Sallie Satterthwaite's picture

Someone ought to publish recipes that ice-constrained menus go into effect. What do you do with so much milk and bread?
We didn’t shop for a week and survived, so far as I know. Once the initial surprise snowstorm has snowed itself out and only then does hunger strike little boys who are drenched and red-cheeked, and the snowstorm itself history.

We got regular updates on the part of the storm that bulldozed metro-Washington, D.C., and tried to ignore the infamy of “snow on snow, snow on snow on snow.” When your grandsons have two feet of the stuff in their yard, it seems a bit pathetic to tell them that G-ma’s and G-pa’s place got nearly two inches, with drifting to 3-½. Inches.

We have always been on the southeastern sweep of bad weather, from when we realized that being just west of Harrisburg, Penna, meant we were shadowed, in a sense, from bad weather out of the west and north.

When we lived in southern New Jersey, it seemed as though the only bad (or good?) weather we got was usually petering out before it so much as dusted the land east and south of Philadelphia.
So now, of course, the pattern has swung out of our favor at all. We’re south and east of Atlanta, where snow is truly exceptional. Curses, Red Baron! Foiled again!

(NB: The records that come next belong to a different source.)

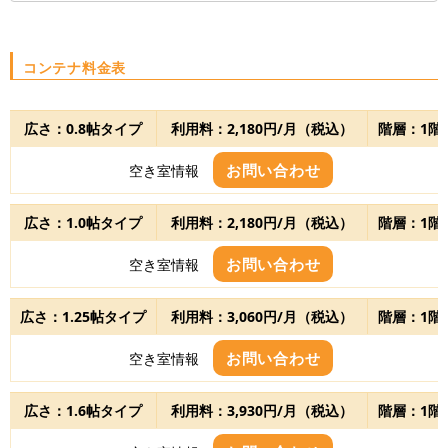
コンテナ料金表
広さ：0.8帖タイプ
利用料：2,180円/月（税込）
階層：1階
お問い合わせ
空き室情報
広さ：1.0帖タイプ
利用料：2,180円/月（税込）
階層：1階
お問い合わせ
空き室情報
広さ：1.25帖タイプ
利用料：3,060円/月（税込）
階層：1階
お問い合わせ
空き室情報
広さ：1.6帖タイプ
利用料：3,930円/月（税込）
階層：1階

Never lost power and never got really serious winds. Cold it was, so the thing to do was what we did, staying put and inching the gas-log flames up just a little. You heard it here first, “This is the best part of retirement, not HAVING to go anywhere.”

Unabashed Über-consumers that we are, we had only one storm-related chore, and that was to buy a new electric mattress pad. The old one just stopped working and begged replacement. Naturally, just in time for the furnace to roar almost incessantly.

We feel like we could live forever on a pre-warmed mattress which stayed warm all night, grinning foolishly as two little kids, scrootching around to find nothing but toasty surfaces and feeling so smug.

By now we had a number of errands to run, none storm-driven, and we stopped at or phoned every place we could think of, to see if they still had an electric mattress pad to sell a couple of old fools grieving the demise of their own. After several hours and feeling chilled to the bone, we made one last foray into the Kmart in our own neighborhood, and guess what! You got it, there were two such pads: in Queen size, thermostat-controlled, with deep pockets for the mattress to tuck in right.

Seems like it took hours to work out which way the wires run, but other than that, all was well and we went to bed early, just to see how it was going to feel under our flimsy legs. Now we’re looking at a new storm on the way, but we’re ready.

Life is good.
[Sallie Satterthwaite of Peachtree City has been writing for The Citizen since our first issue Feb. 10, 1993. Before that she had served as a city councilwoman and as a volunteer emergency medical technician. She is the only columnist we know who has a fire station named for her. Her email is]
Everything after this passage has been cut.